One hour and 45 minutes passed, and Edmund “Clyde” Gates was still waiting in the parking lot of the French Robertson Prison Unit in Abilene. He was waiting to see his father for the first time in nearly two decades.
“I actually didn’t sleep at all; I’ve been up all night,” said the senior wide receiver from Vernon just before seeing his father.
Gates was supposed to drive to the prison and pick up his father, but before he had the chance his cousin, who made the trip with him, had already picked him up.
Driving to the parking lot of the Robertson Unit, Gates spotted a familiar car coming from the prison and carrying his father. The car quickly pulled a U-turn and followed behind on a side road – and for the first time in 15 years, Gates laid eyes on his father.
“It was just relief,” Edmund said. “It was overwhelming, because it’s something I always wanted.”
Gates walked up to his father and shook his hand, but Edward Gates instead pulled his son in tight and held him for the first time in a long time.
“It’s a lot of emotions for me, because I have been gone so long and he was so young when I left, he was just a baby,” Edward Gates said.
Edward Gates was incarcerated in 1992 for his part in a murderÂ involving drugs in Wichita County. He was sentenced to 20 years in prison and 20 years without his son.
“I knew there was the possibility that I might not get out until 2012,” Edward said. “How could I tell a six year old that ‘you might be 24 or 26 when I get out.'”
He couldn’t and he didn’t. Every time he spoke with his son on the phone he said three simple things: I’m coming home soon, mind your mother, and mind your grandmother.
And Edmund did.
“I knew that I could follow his footsteps and it would be real easy,” Edmund said. “He had a lot of respect in our community.”
All Edmund would have needed to do to find trouble was mention his father’s name. But he heeded his fathers advice, kept his nose clean and went a different way.
However, Edmund was still tempted to fall into the lifestyle so many people he knew had already fallen into.
“Of course there were temptations,” Edmund said. “Me coming to Abilene Christian was my escape from the streets and just that type of lifestyle.”
It wasn’t just the temptations he had to ignore – it was the people who told him he was going to be just like his daddy.
“He told me he would hear this all day everyday ‘you’re just like your daddy, you’re going to do the same things as your daddy, you’re going to be in trouble,'” Edward said.
But in a letter Edmund wrote his father, he said he had gone the other way and had surprised them. He wasn’t just the chip off the old block like everyone had told him.
Edmund proved them wrong again when an unusual set of circumstances brought him to the university in 2007. When his cousin and former Wildcat Bernard Scott came to ACU to play football, Edmund decided to come with him. At the time, he was a basketball player in Vernon and figured he would follow his cousin and try to earn a spot on the basketball roster.

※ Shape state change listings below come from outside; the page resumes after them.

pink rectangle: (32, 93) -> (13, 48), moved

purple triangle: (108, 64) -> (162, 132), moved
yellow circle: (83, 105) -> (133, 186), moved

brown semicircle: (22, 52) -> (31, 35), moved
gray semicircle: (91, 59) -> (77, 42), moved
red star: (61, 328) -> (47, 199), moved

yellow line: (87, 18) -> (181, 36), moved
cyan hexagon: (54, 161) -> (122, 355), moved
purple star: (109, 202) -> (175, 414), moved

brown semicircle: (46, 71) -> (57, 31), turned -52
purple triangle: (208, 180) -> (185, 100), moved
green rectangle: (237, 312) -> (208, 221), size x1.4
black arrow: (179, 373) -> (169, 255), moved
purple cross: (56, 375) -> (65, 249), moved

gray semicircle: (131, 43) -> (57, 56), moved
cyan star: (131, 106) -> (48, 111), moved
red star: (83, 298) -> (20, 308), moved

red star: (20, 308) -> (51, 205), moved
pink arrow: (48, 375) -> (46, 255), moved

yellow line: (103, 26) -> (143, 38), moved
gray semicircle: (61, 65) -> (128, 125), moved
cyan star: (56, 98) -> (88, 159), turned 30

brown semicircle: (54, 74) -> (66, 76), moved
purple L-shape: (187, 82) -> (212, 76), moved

During the summer Edmund decided he would give football a try. The receiver approached head coach Chris Thomsen and asked if he could play football. After a tryout, Gates made the team and began to play that season.
“He didn’t play high school football,” Thomsen said. “He was a basketball little five-feet nine-inches guy in high school.”
He has turned into much more than that, both as a player and as a man.
“I’ve seen him handle all kinds of situations, and I know he’ll handle this one just as well as all the others,” Thomsen said.
Edmund attributes his entire situation and his life – both the good and the bad – to being part of God’s plan, which he believes played a part in how his father was released.
Edmund was ready to meet his father as soon as he heard the news nearly two weeks ago that his father would be released in Huntsville. A week-and-a-half later Edmund learned his father would be released Oct. 20 in Abilene.
Edward never requested to be released in the city where his son lives and plays football, but that’s how it worked out.
“I thought about it and said ‘it’s a blessing from God,'” Edward said.
After 18 years of only seeing him inside prison walls, Edmund will finally look up in the stands one Saturday and see his father.
“I always knew that one day he would show up,” Edmund said.